Jardiniere Classic Restaurant Hayes Valley Traci Des Jardins | Tasting Table San Francisco

Traci Des Jardins' restaurant is 17 and going strong

Jardinière may have a "wonderful and loyal" clientèle, says chef-owner Traci Des Jardins, but that doesn't mean the 17-year-old Hayes Valley restaurant is squatting on its laurels, taking a smoke break.

"When I came up in the ranks, diners wanted fantastic food, wine and service," she says. "Now they expect a novel experience every time they dine out."

Des Jardins and her executive chef, Morgan Mueller, are quietly mirroring the zeitgeist. Reduction sauces and meat-starch-veg mains have slipped out the door, though Jardinière's signature warm bread salad with artichoke is barred from ever exiting.

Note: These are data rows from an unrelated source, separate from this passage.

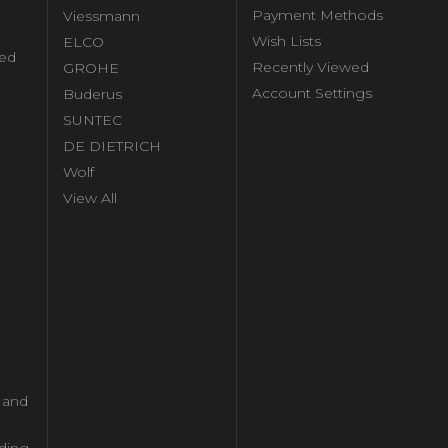
Payment Methods
Viessmann
Wish Lists
ELCO
ed
Recently Viewed
GROHE
Account Settings
Buderus
l
SUNTEC
DE DIETRICH
Wolf
View All
l and
ding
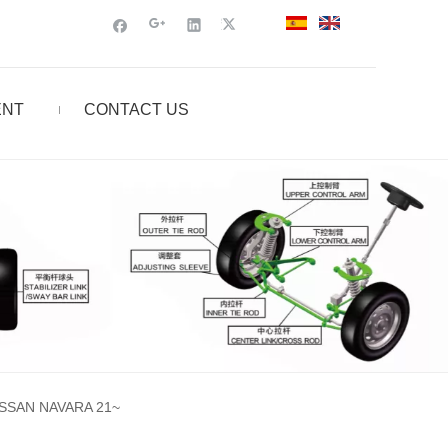
ENT
CONTACT US
SSAN NAVARA 21~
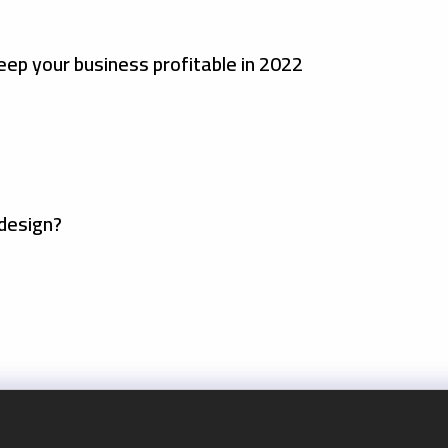
eep your business profitable in 2022
design?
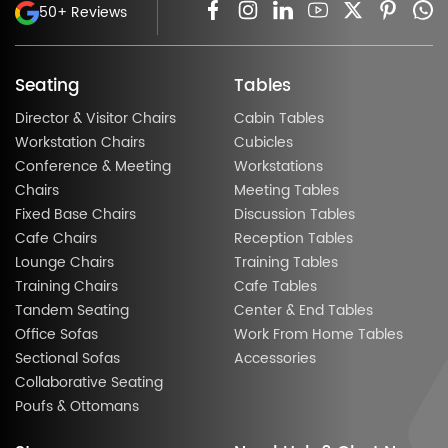
50+ Reviews
Seating
Tables
Director & Visitor Chairs
Cabin Tables
Workstation Chairs
Cubicles
Conference & Meeting
Workstations
Chairs
Meeting Tables
Fixed Base Chairs
Discussion Tables
Cafe Chairs
Reception Tables
Lounge Chairs
Training Tables
Training Chairs
Cafe Tables
Tandem Seating
Center & End Tables
Office Sofas
Work From Home Tables
Sectional Sofas
Accessories
Collaborative Seating
Poufs & Ottomans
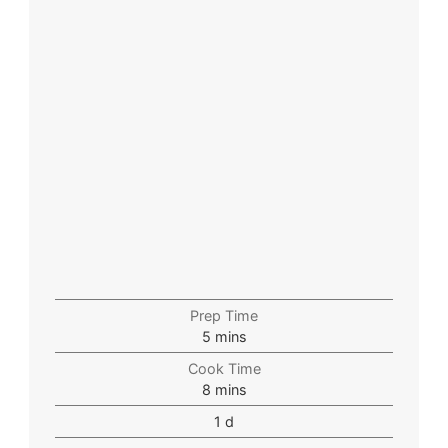
Prep Time
5
mins
Cook Time
8
mins
1
d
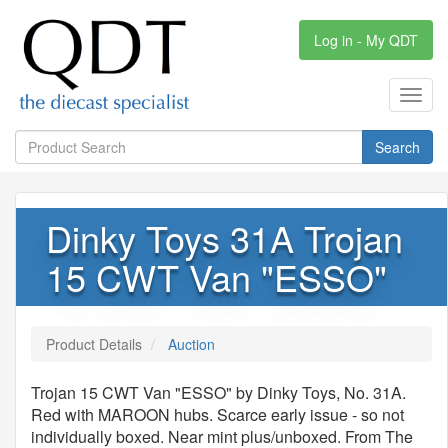
Log in - My QDT
Toggl
navig
Search
Dinky Toys 31A Trojan
15 CWT Van "ESSO"
Product Details
Auction
Trojan 15 CWT Van "ESSO" by Dinky Toys, No. 31A.
Red with MAROON hubs. Scarce early issue - so not
individually boxed. Near mint plus/unboxed. From The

The dining room at Jardinière

The dining room, with its dramatic U-shaped bar, brick walls and burgundy carpets, is aging as well as its patrons. This is a restaurant that believes that warm rolls should still be served with spoon and fork and that white wines deserve their own ice bucket (built into the railing on the mezzanine, no less).

In turn, the kitchen believes in the redeeming power of opulence, whether that means honoring Dungeness season by tossing crab meat with slim tajarin pasta, cream and shaved yuzu zest ($24), preparing lamb four ways and serving it with cubes of fried chickpea-flour panisse ($32), or roasting Brussels sprouts in goose fat ($13)–yes, they are as good as you might imagine.

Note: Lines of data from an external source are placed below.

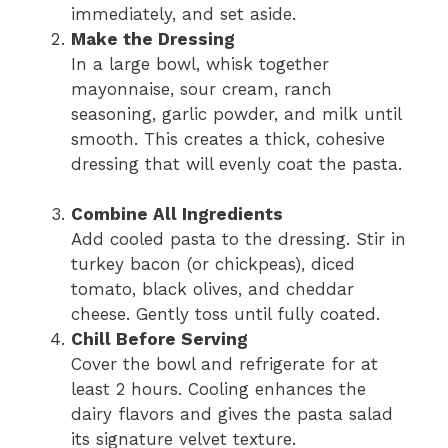
immediately, and set aside.
Make the Dressing
In a large bowl, whisk together
mayonnaise, sour cream, ranch
seasoning, garlic powder, and milk until
smooth. This creates a thick, cohesive
dressing that will evenly coat the pasta.
Combine All Ingredients
Add cooled pasta to the dressing. Stir in
turkey bacon (or chickpeas), diced
tomato, black olives, and cheddar
cheese. Gently toss until fully coated.
Chill Before Serving
Cover the bowl and refrigerate for at
least 2 hours. Cooling enhances the
dairy flavors and gives the pasta salad
its signature velvet texture.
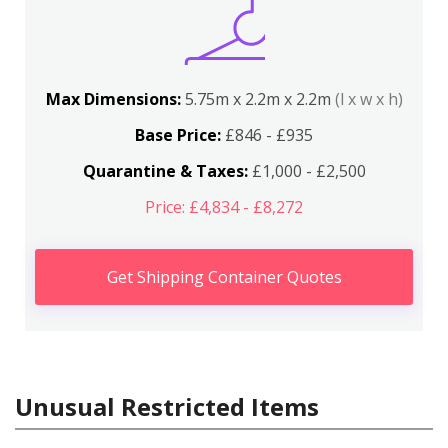
Max Dimensions:
5.75m x 2.2m x 2.2m
(l x w x h)
Base Price:
£846 - £935
Quarantine & Taxes:
£1,000 - £2,500
Price: £4,834 - £8,272
Get Shipping Container Quotes
Unusual Restricted Items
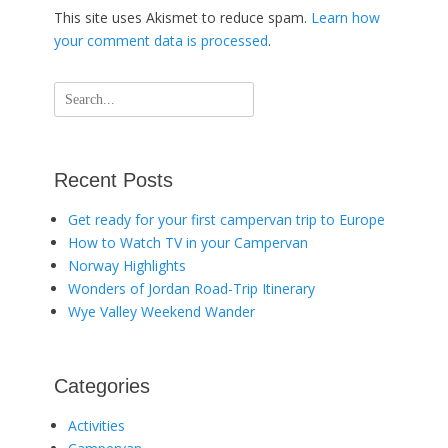
This site uses Akismet to reduce spam.
Learn how
your comment data is processed
.
Search
for:
Recent Posts
Get ready for your first campervan trip to Europe
How to Watch TV in your Campervan
Norway Highlights
Wonders of Jordan Road-Trip Itinerary
Wye Valley Weekend Wander
Categories
Activities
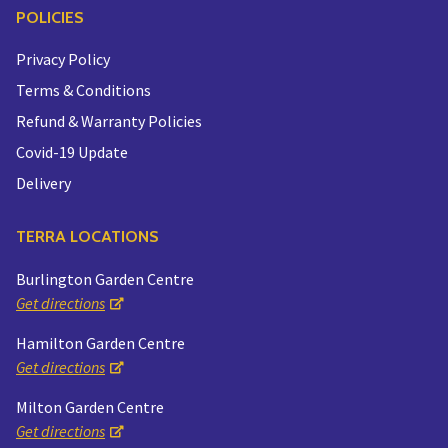
POLICIES
Privacy Policy
Terms & Conditions
Refund & Warranty Policies
Covid-19 Update
Delivery
TERRA LOCATIONS
Burlington Garden Centre
Get directions
Hamilton Garden Centre
Get directions
Milton Garden Centre
Get directions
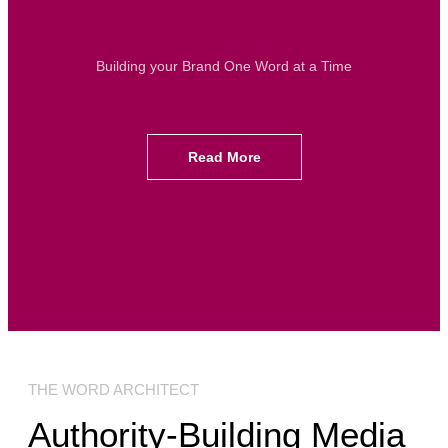
Building your Brand One Word at a Time
Read More
THE WORD ARCHITECT
Authority-Building Media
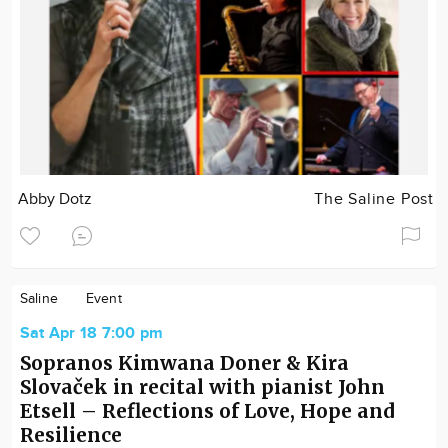
Abby Dotz
The Saline Post
Saline
Event
Sat Apr 18 7:00 pm
Sopranos Kimwana Doner & Kira
Slovaček in recital with pianist John
Etsell – Reflections of Love, Hope and
Resilience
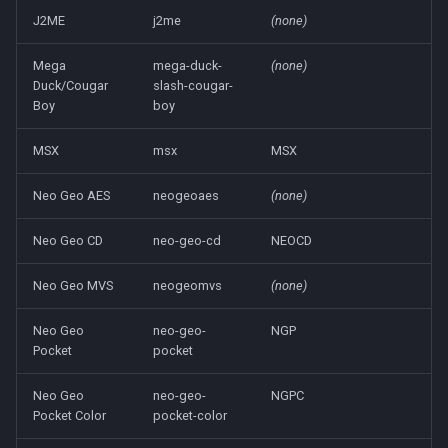
J2ME
j2me
(none)
Mega
mega-duck-
(none)
Duck/Cougar
slash-cougar-
Boy
boy
MSX
msx
MSX
Neo Geo AES
neogeoaes
(none)
Neo Geo CD
neo-geo-cd
NEOCD
Neo Geo MVS
neogeomvs
(none)
Neo Geo
neo-geo-
NGP
Pocket
pocket
Neo Geo
neo-geo-
NGPC
Pocket Color
pocket-color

Broccoli di ciccio | Morgan Mueller

Absent are dehydrated vegetable soils or koji-marinated fir tips. What keeps Des Jardins' food timely: precise, elegant cooking.

"San Francisco has a tradition of old restaurants surviving for a long time and becoming classics," Des Jardins says. "I hope that continues."

With cooking this good, she has nothing to worry about.